Extracted page text data
______

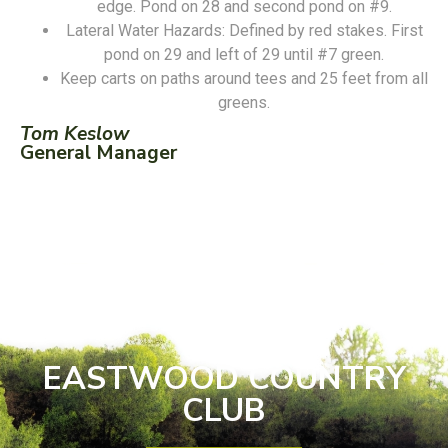
edge. Pond on 28 and second pond on #9.
Lateral Water Hazards: Defined by red stakes. First
pond on 29 and left of 29 until #7 green.
Keep carts on paths around tees and 25 feet from all
greens.
Tom Keslow
General Manager
EASTWOOD COUNTRY
CLUB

______

**Instructions for the task**
The line with "Lateral Water Hazards: Defined" marks where to start. Transcribe from there through the final line of the records, exactly and with nothing added.

**Worked solution**
Lateral Water Hazards: Defined by red stakes. First
pond on 29 and left of 29 until #7 green.
Keep carts on paths around tees and 25 feet from all
greens.
Tom Keslow
General Manager
EASTWOOD COUNTRY
CLUB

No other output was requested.